Extensive research into interference theory (see Baddeley, 1990 pp. 246-253, for a review; see also Higa 1963, 1965) has shown that memory traces often compete with each other. 'Interference Theory' suggests that if new words are to be presented to learners, they should be not presented in groups that share a common head word or superordinate concept. For example, 'clothes' words such as jacket, shirt and sweater should not be presented to learners as a group because the learning load is increased. The learner not only has to learn the new words, but as the words are so similar (they share the same superordinate concept) the learner will often confuse them and additionally will have to learn to keep the words apart, thus increasing the learning effort required.

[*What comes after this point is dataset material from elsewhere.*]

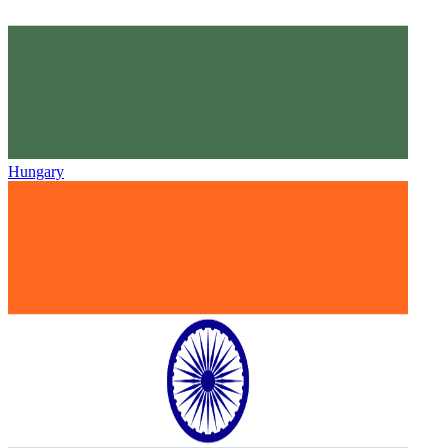
Hungary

Instead, words should be presented in unrelated sets (words which do not have a common superordinate), such as frog, car and rain. Frog has the superordinate 'animal / amphibian', car has the different superordinate of 'types of transport' and rain has 'types of weather'. This will be taken up again in the discussion section.

Tinkham (1993) in this journal, investigated interference effects for word learning in two studies. In both studies, subjects listened to lists of English words paired with imaginary words, which comprised a set of words. The English half of each word pair was presented in a mixed order and the subject had to remember and say the imaginary (L2) half of the pair within a set time. Their task was to try to learn the word pairs in as few trials as possible. The criterion for learning was met when a set of words had been learned (I shall return to discuss the criterion for learning in the discussion section). The present study followed the same procedure as the Tinkham study and are detailed later. The first of Tinkham's 2 studies found that 3 semantically related words mixed with 3 semantically unrelated words together in a list of six words were learned more slowly than the unrelated words. The second study found that 6 unrelated words took less trials to learn than 6 unrelated words.

The study demonstrates that presenting new words in semantically related sets interferes with learning and thus is better to not to present words which are semantically linked at the same time. This finding goes against generally accepted opinion that says that learning words in semantic sets benefits rather than interferes with learning. It was my intention therefore to check Tinkham's findings by replicating the study. Therefore the present study was undertaken for 3 reasons, firstly to check Tinkham's findings on Interference Theory in relation to list learning. Secondly, I wanted to see if the same effects occurred with Japanese subjects rather than conducting the experiment in English as Tinkham had done. If the same effects were found for subjects with a different L1, then the results may demonstrate some generalizability to other languages. Finally, as there is a natural tendency for researchers not to fully disclose all the nitty gritty details and problems that occurred along the way with their studies, I wanted to replicate the study to learn about the replication process as there are so few replications to learn from in our field, and pass on some of my findings.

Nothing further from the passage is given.